THE DOOM GENERATION

CREDITS: Director: Greg Araki. Cast: James Duvall, Rose McGowan & Jonathan Schaech. USA.

INTRODUCTION: The second of Araki's Teen Armageddon trilogy, which kicked off with "Totally F***ed Up" and concluded recently with the excellent "Nowhere", finally gets a release thanks mainly to the success of the latter film.

SYNOPSIS: Teen couple Jordan White (Duvall) and Amy Blue (McGowan) are somewhat inevitably joined by dangerous loner Xavier Red (Schaech) who leads them on a violent road trip out of Hell.

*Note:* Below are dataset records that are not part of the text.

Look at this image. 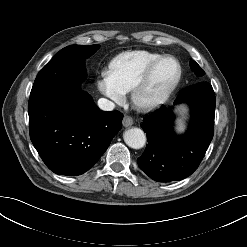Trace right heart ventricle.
<instances>
[{
  "mask_svg": "<svg viewBox=\"0 0 247 247\" xmlns=\"http://www.w3.org/2000/svg\"><path fill=\"white\" fill-rule=\"evenodd\" d=\"M160 56L147 50L124 52L112 60L110 75L124 93L130 92L148 66Z\"/></svg>",
  "mask_w": 247,
  "mask_h": 247,
  "instance_id": "obj_1",
  "label": "right heart ventricle"
}]
</instances>
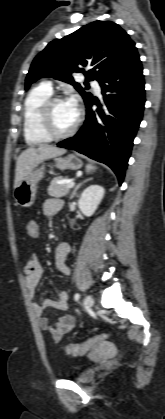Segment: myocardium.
I'll return each mask as SVG.
<instances>
[{
  "label": "myocardium",
  "instance_id": "obj_1",
  "mask_svg": "<svg viewBox=\"0 0 165 419\" xmlns=\"http://www.w3.org/2000/svg\"><path fill=\"white\" fill-rule=\"evenodd\" d=\"M66 101L62 96H51L46 99L40 106L39 109V121L42 130L50 138L54 140L65 139L72 136L78 129L80 124V118H77L75 124L65 132H58L54 128L52 119L53 106L58 102Z\"/></svg>",
  "mask_w": 165,
  "mask_h": 419
}]
</instances>
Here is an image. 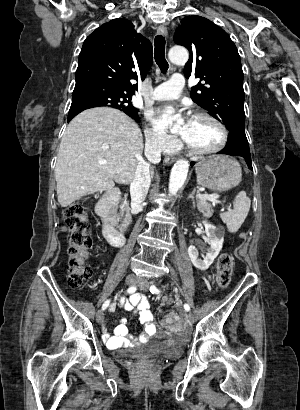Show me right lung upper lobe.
<instances>
[{
    "mask_svg": "<svg viewBox=\"0 0 300 410\" xmlns=\"http://www.w3.org/2000/svg\"><path fill=\"white\" fill-rule=\"evenodd\" d=\"M152 62L151 42L137 34L130 21L117 18L97 28L84 41L76 84H99L132 96L138 85L131 81L139 76L144 79Z\"/></svg>",
    "mask_w": 300,
    "mask_h": 410,
    "instance_id": "right-lung-upper-lobe-1",
    "label": "right lung upper lobe"
}]
</instances>
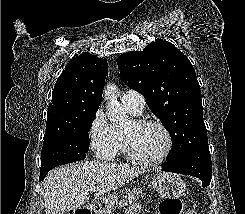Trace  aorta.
Returning <instances> with one entry per match:
<instances>
[{
  "label": "aorta",
  "mask_w": 245,
  "mask_h": 214,
  "mask_svg": "<svg viewBox=\"0 0 245 214\" xmlns=\"http://www.w3.org/2000/svg\"><path fill=\"white\" fill-rule=\"evenodd\" d=\"M117 86L113 83L106 85L104 90V97L107 100V117L111 124L116 127L124 126L128 121L124 109L117 101Z\"/></svg>",
  "instance_id": "obj_1"
}]
</instances>
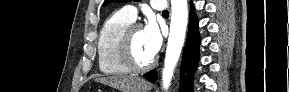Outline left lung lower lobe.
I'll return each instance as SVG.
<instances>
[{"label":"left lung lower lobe","mask_w":289,"mask_h":92,"mask_svg":"<svg viewBox=\"0 0 289 92\" xmlns=\"http://www.w3.org/2000/svg\"><path fill=\"white\" fill-rule=\"evenodd\" d=\"M199 43L198 19L195 13L192 12L190 15L187 44L184 49L181 66L180 92H193L192 76L199 61ZM184 73H187L188 75L184 76ZM144 77L151 82H155L157 80V72L156 70H152L144 74Z\"/></svg>","instance_id":"obj_1"}]
</instances>
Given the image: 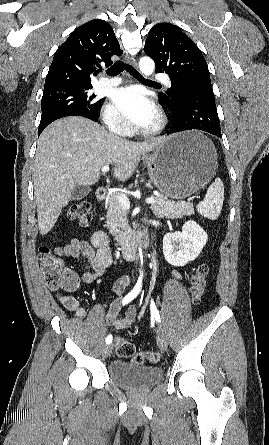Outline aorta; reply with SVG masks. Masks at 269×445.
Wrapping results in <instances>:
<instances>
[{
    "instance_id": "obj_1",
    "label": "aorta",
    "mask_w": 269,
    "mask_h": 445,
    "mask_svg": "<svg viewBox=\"0 0 269 445\" xmlns=\"http://www.w3.org/2000/svg\"><path fill=\"white\" fill-rule=\"evenodd\" d=\"M139 67L141 72L146 76L151 75L155 70L154 61L149 57L141 58L139 62Z\"/></svg>"
}]
</instances>
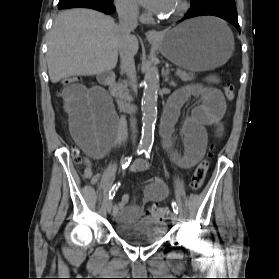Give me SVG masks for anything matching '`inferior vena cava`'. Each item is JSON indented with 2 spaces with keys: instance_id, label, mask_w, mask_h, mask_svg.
Instances as JSON below:
<instances>
[{
  "instance_id": "602c4592",
  "label": "inferior vena cava",
  "mask_w": 279,
  "mask_h": 279,
  "mask_svg": "<svg viewBox=\"0 0 279 279\" xmlns=\"http://www.w3.org/2000/svg\"><path fill=\"white\" fill-rule=\"evenodd\" d=\"M119 16V30H120V40H119V53L121 57V68L127 74L130 79L132 87H134V60L131 54L128 38L130 33L136 29L138 25V10L133 5H121L118 7ZM136 118L134 116L130 119V126L133 132V142L136 138Z\"/></svg>"
}]
</instances>
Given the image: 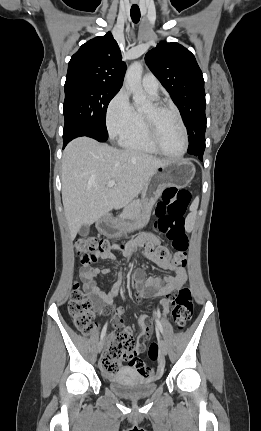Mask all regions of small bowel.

REVIEW: I loved Araki's last flick "Nowhere" and so I gratefully accept this opportunity to see its predecessor, but it is a shame they've been released out of order, as the style of this film is clearly less polished and closer to Araki's guerrilla film-making routes than the later work.

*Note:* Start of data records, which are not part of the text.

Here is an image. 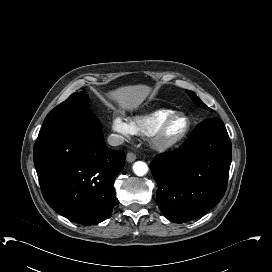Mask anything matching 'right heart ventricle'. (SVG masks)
Here are the masks:
<instances>
[{
  "label": "right heart ventricle",
  "mask_w": 272,
  "mask_h": 272,
  "mask_svg": "<svg viewBox=\"0 0 272 272\" xmlns=\"http://www.w3.org/2000/svg\"><path fill=\"white\" fill-rule=\"evenodd\" d=\"M174 112L171 110H159L151 115L135 117L131 120L132 126L145 136H151L153 132Z\"/></svg>",
  "instance_id": "e07e8e85"
}]
</instances>
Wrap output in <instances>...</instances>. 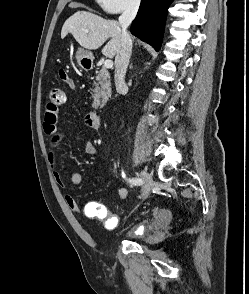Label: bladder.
Here are the masks:
<instances>
[{
	"label": "bladder",
	"instance_id": "obj_1",
	"mask_svg": "<svg viewBox=\"0 0 249 294\" xmlns=\"http://www.w3.org/2000/svg\"><path fill=\"white\" fill-rule=\"evenodd\" d=\"M170 221H171V214L167 211H165L164 214L157 219V222L161 223V225L168 224ZM152 232H153V228H151L149 225L145 223H141L137 227V229L135 230L132 236L138 240H143Z\"/></svg>",
	"mask_w": 249,
	"mask_h": 294
}]
</instances>
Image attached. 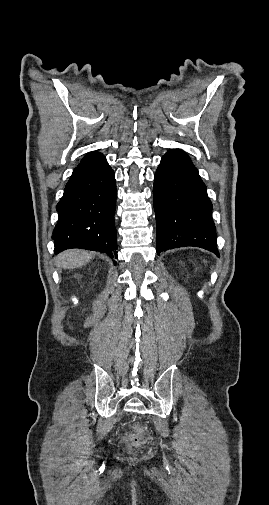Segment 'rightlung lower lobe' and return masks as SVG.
I'll list each match as a JSON object with an SVG mask.
<instances>
[{
	"mask_svg": "<svg viewBox=\"0 0 269 505\" xmlns=\"http://www.w3.org/2000/svg\"><path fill=\"white\" fill-rule=\"evenodd\" d=\"M115 208L114 172L101 153L91 152L74 169L56 206L55 254L81 248L117 259Z\"/></svg>",
	"mask_w": 269,
	"mask_h": 505,
	"instance_id": "obj_1",
	"label": "right lung lower lobe"
}]
</instances>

Keanu-a-like Duvall plays it vacuous as ever, and is joined by excellent Phoebe-Cates-a-like McGowan and a type-cast breaking Schaech to create the most disparate triumvirate in cinematic history, further aggravated by cameos from the likes of indie queen Parker Posey, Hollywood Madam Heidy Fleiss and Chris Knight from TV's "The Brady Bunch".

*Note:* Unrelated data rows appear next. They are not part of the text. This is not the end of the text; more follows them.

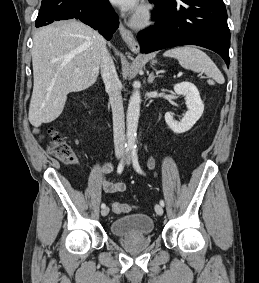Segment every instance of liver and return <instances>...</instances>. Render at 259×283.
I'll return each mask as SVG.
<instances>
[{
  "instance_id": "1",
  "label": "liver",
  "mask_w": 259,
  "mask_h": 283,
  "mask_svg": "<svg viewBox=\"0 0 259 283\" xmlns=\"http://www.w3.org/2000/svg\"><path fill=\"white\" fill-rule=\"evenodd\" d=\"M105 44L97 31L76 20L55 23L34 34V85L28 115L33 126L57 119L70 92L96 82Z\"/></svg>"
}]
</instances>
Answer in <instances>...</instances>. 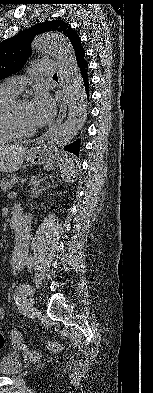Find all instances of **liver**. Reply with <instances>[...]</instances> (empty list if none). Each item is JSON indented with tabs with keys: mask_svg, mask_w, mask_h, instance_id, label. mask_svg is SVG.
<instances>
[{
	"mask_svg": "<svg viewBox=\"0 0 153 393\" xmlns=\"http://www.w3.org/2000/svg\"><path fill=\"white\" fill-rule=\"evenodd\" d=\"M26 146L19 144L0 146V172L18 171L24 161Z\"/></svg>",
	"mask_w": 153,
	"mask_h": 393,
	"instance_id": "1",
	"label": "liver"
}]
</instances>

Many of Araki's signature touches appear here, the overt subtext of signs, the bizarre interior decor and matching clothing, the eclectic cast and, of course, the doom-laden existentialist angst and alienation. Excessively violent, witty and well scripted it would be all too easy to mistake this for a QT production if it wasn't for the fact that it's actually very good.

If you're in the mood for nihilistic prophesy set to the music of the Smiths this could be the film for you.